Assignment:
The records come next. Copy all of them exactly.

#### Provided records ####

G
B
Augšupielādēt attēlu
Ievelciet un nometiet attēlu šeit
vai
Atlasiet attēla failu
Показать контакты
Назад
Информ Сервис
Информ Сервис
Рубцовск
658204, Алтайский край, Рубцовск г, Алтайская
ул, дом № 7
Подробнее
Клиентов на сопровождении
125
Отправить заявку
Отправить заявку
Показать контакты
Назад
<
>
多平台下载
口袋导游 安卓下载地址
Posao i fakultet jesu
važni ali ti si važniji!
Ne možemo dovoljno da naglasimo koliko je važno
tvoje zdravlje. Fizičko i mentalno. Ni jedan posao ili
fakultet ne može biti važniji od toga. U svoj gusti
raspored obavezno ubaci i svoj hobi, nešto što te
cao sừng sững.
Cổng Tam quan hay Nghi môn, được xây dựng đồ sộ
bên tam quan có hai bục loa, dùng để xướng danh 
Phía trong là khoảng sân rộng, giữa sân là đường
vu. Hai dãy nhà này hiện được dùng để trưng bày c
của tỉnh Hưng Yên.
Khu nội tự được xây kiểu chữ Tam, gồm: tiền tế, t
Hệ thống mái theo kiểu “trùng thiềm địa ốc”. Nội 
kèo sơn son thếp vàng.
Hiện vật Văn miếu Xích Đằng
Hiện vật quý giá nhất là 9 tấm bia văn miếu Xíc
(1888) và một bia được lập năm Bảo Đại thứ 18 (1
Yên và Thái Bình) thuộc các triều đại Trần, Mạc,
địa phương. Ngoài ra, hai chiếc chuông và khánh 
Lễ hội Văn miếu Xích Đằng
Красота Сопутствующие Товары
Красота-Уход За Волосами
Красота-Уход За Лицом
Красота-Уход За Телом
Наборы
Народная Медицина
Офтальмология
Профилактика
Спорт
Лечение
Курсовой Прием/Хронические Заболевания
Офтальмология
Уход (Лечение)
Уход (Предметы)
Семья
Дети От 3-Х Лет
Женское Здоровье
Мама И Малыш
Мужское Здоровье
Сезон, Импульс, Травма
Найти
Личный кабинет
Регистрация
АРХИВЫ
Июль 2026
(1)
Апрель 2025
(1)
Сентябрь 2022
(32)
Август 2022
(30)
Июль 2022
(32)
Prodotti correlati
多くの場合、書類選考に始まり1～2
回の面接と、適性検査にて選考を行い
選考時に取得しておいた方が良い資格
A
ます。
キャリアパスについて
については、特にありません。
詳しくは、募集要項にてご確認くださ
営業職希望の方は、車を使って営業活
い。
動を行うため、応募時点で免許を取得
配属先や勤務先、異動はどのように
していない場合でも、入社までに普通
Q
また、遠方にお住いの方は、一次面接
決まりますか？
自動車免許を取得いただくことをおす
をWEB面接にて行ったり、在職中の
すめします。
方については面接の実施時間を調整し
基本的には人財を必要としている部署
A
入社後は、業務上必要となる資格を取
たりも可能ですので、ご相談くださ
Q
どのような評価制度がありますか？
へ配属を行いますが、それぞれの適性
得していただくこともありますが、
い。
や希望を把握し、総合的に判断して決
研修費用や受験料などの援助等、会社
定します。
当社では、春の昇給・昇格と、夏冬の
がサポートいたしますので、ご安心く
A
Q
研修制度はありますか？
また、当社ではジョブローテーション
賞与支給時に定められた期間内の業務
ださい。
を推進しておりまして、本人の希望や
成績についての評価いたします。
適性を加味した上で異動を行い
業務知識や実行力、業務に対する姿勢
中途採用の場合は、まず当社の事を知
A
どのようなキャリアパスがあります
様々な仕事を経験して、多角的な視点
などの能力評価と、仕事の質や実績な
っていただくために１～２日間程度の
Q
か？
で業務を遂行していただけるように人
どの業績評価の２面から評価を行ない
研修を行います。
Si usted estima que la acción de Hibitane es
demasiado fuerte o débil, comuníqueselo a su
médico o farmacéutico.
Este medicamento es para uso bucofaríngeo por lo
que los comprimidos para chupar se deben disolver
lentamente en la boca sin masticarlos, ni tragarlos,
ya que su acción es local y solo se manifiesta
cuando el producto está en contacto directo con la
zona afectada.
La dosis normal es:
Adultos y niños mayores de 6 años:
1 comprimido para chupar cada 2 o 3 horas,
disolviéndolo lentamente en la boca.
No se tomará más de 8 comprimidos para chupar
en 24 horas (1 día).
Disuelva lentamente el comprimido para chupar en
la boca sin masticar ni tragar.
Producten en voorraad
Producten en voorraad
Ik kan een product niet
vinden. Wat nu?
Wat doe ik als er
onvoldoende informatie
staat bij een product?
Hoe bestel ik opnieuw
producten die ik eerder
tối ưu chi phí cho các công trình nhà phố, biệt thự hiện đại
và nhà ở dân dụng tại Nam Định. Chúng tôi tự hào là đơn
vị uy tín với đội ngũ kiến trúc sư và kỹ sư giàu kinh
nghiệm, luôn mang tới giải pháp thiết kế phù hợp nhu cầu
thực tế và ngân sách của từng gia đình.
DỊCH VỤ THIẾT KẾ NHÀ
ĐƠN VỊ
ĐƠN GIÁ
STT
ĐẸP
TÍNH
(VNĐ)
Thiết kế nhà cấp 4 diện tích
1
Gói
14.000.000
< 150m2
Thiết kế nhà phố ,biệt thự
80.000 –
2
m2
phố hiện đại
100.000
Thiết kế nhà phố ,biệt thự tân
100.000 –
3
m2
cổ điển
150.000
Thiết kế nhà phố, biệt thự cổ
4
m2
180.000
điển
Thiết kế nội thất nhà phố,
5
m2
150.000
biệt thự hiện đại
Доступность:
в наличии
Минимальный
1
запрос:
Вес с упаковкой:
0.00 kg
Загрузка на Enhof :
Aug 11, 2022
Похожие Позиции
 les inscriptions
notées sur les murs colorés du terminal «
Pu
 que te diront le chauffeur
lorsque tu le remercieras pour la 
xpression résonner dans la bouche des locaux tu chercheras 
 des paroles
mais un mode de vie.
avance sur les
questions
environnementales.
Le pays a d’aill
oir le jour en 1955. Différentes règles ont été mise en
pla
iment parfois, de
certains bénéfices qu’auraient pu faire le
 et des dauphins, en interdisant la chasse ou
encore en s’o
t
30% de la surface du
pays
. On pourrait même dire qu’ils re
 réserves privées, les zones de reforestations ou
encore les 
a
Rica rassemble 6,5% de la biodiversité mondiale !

####

Solution for this exercise:
G
B
Augšupielādēt attēlu
Ievelciet un nometiet attēlu šeit
vai
Atlasiet attēla failu
Показать контакты
Назад
Информ Сервис
Информ Сервис
Рубцовск
658204, Алтайский край, Рубцовск г, Алтайская
ул, дом № 7
Подробнее
Клиентов на сопровождении
125
Отправить заявку
Отправить заявку
Показать контакты
Назад
<
>
多平台下载
口袋导游 安卓下载地址
Posao i fakultet jesu
važni ali ti si važniji!
Ne možemo dovoljno da naglasimo koliko je važno
tvoje zdravlje. Fizičko i mentalno. Ni jedan posao ili
fakultet ne može biti važniji od toga. U svoj gusti
raspored obavezno ubaci i svoj hobi, nešto što te
cao sừng sững.
Cổng Tam quan hay Nghi môn, được xây dựng đồ sộ
bên tam quan có hai bục loa, dùng để xướng danh 
Phía trong là khoảng sân rộng, giữa sân là đường
vu. Hai dãy nhà này hiện được dùng để trưng bày c
của tỉnh Hưng Yên.
Khu nội tự được xây kiểu chữ Tam, gồm: tiền tế, t
Hệ thống mái theo kiểu “trùng thiềm địa ốc”. Nội 
kèo sơn son thếp vàng.
Hiện vật Văn miếu Xích Đằng
Hiện vật quý giá nhất là 9 tấm bia văn miếu Xíc
(1888) và một bia được lập năm Bảo Đại thứ 18 (1
Yên và Thái Bình) thuộc các triều đại Trần, Mạc,
địa phương. Ngoài ra, hai chiếc chuông và khánh 
Lễ hội Văn miếu Xích Đằng
Красота Сопутствующие Товары
Красота-Уход За Волосами
Красота-Уход За Лицом
Красота-Уход За Телом
Наборы
Народная Медицина
Офтальмология
Профилактика
Спорт
Лечение
Курсовой Прием/Хронические Заболевания
Офтальмология
Уход (Лечение)
Уход (Предметы)
Семья
Дети От 3-Х Лет
Женское Здоровье
Мама И Малыш
Мужское Здоровье
Сезон, Импульс, Травма
Найти
Личный кабинет
Регистрация
АРХИВЫ
Июль 2026
(1)
Апрель 2025
(1)
Сентябрь 2022
(32)
Август 2022
(30)
Июль 2022
(32)
Prodotti correlati
多くの場合、書類選考に始まり1～2
回の面接と、適性検査にて選考を行い
選考時に取得しておいた方が良い資格
A
ます。
キャリアパスについて
については、特にありません。
詳しくは、募集要項にてご確認くださ
営業職希望の方は、車を使って営業活
い。
動を行うため、応募時点で免許を取得
配属先や勤務先、異動はどのように
していない場合でも、入社までに普通
Q
また、遠方にお住いの方は、一次面接
決まりますか？
自動車免許を取得いただくことをおす
をWEB面接にて行ったり、在職中の
すめします。
方については面接の実施時間を調整し
基本的には人財を必要としている部署
A
入社後は、業務上必要となる資格を取
たりも可能ですので、ご相談くださ
Q
どのような評価制度がありますか？
へ配属を行いますが、それぞれの適性
得していただくこともありますが、
い。
や希望を把握し、総合的に判断して決
研修費用や受験料などの援助等、会社
定します。
当社では、春の昇給・昇格と、夏冬の
がサポートいたしますので、ご安心く
A
Q
研修制度はありますか？
また、当社ではジョブローテーション
賞与支給時に定められた期間内の業務
ださい。
を推進しておりまして、本人の希望や
成績についての評価いたします。
適性を加味した上で異動を行い
業務知識や実行力、業務に対する姿勢
中途採用の場合は、まず当社の事を知
A
どのようなキャリアパスがあります
様々な仕事を経験して、多角的な視点
などの能力評価と、仕事の質や実績な
っていただくために１～２日間程度の
Q
か？
で業務を遂行していただけるように人
どの業績評価の２面から評価を行ない
研修を行います。
Si usted estima que la acción de Hibitane es
demasiado fuerte o débil, comuníqueselo a su
médico o farmacéutico.
Este medicamento es para uso bucofaríngeo por lo
que los comprimidos para chupar se deben disolver
lentamente en la boca sin masticarlos, ni tragarlos,
ya que su acción es local y solo se manifiesta
cuando el producto está en contacto directo con la
zona afectada.
La dosis normal es:
Adultos y niños mayores de 6 años:
1 comprimido para chupar cada 2 o 3 horas,
disolviéndolo lentamente en la boca.
No se tomará más de 8 comprimidos para chupar
en 24 horas (1 día).
Disuelva lentamente el comprimido para chupar en
la boca sin masticar ni tragar.
Producten en voorraad
Producten en voorraad
Ik kan een product niet
vinden. Wat nu?
Wat doe ik als er
onvoldoende informatie
staat bij een product?
Hoe bestel ik opnieuw
producten die ik eerder
tối ưu chi phí cho các công trình nhà phố, biệt thự hiện đại
và nhà ở dân dụng tại Nam Định. Chúng tôi tự hào là đơn
vị uy tín với đội ngũ kiến trúc sư và kỹ sư giàu kinh
nghiệm, luôn mang tới giải pháp thiết kế phù hợp nhu cầu
thực tế và ngân sách của từng gia đình.
DỊCH VỤ THIẾT KẾ NHÀ
ĐƠN VỊ
ĐƠN GIÁ
STT
ĐẸP
TÍNH
(VNĐ)
Thiết kế nhà cấp 4 diện tích
1
Gói
14.000.000
< 150m2
Thiết kế nhà phố ,biệt thự
80.000 –
2
m2
phố hiện đại
100.000
Thiết kế nhà phố ,biệt thự tân
100.000 –
3
m2
cổ điển
150.000
Thiết kế nhà phố, biệt thự cổ
4
m2
180.000
điển
Thiết kế nội thất nhà phố,
5
m2
150.000
biệt thự hiện đại
Доступность:
в наличии
Минимальный
1
запрос:
Вес с упаковкой:
0.00 kg
Загрузка на Enhof :
Aug 11, 2022
Похожие Позиции
 les inscriptions
notées sur les murs colorés du terminal «
Pu
 que te diront le chauffeur
lorsque tu le remercieras pour la 
xpression résonner dans la bouche des locaux tu chercheras 
 des paroles
mais un mode de vie.
avance sur les
questions
environnementales.
Le pays a d’aill
oir le jour en 1955. Différentes règles ont été mise en
pla
iment parfois, de
certains bénéfices qu’auraient pu faire le
 et des dauphins, en interdisant la chasse ou
encore en s’o
t
30% de la surface du
pays
. On pourrait même dire qu’ils re
 réserves privées, les zones de reforestations ou
encore les 
a
Rica rassemble 6,5% de la biodiversité mondiale !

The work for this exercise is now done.